- _Provided entries_:

>>>>>

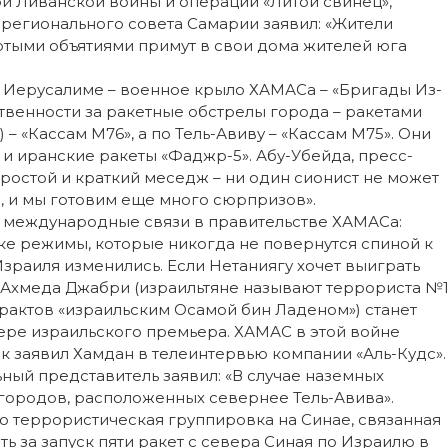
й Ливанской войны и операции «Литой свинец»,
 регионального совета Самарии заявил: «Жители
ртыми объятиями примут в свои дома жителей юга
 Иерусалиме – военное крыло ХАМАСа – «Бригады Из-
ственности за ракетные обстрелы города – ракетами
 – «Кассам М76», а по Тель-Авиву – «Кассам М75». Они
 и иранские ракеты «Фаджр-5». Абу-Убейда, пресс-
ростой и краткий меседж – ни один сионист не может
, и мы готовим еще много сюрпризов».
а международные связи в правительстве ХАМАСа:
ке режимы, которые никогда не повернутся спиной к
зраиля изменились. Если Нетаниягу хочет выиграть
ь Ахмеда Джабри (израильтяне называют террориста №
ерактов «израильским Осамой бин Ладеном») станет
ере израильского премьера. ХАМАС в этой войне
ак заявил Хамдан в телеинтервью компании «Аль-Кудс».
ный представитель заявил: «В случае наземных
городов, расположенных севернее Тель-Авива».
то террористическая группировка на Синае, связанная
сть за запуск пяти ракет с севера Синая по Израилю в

<<<<<
>>>>>

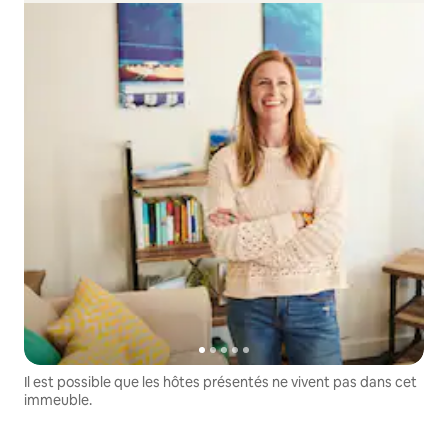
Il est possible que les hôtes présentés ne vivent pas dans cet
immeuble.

<<<<<

- _What you will do_: Filter the entries above and return only the lines holding "заявил".

- _Your response_:
 регионального совета Самарии заявил: «Жители
ак заявил Хамдан в телеинтервью компании «Аль-Кудс».
ный представитель заявил: «В случае наземных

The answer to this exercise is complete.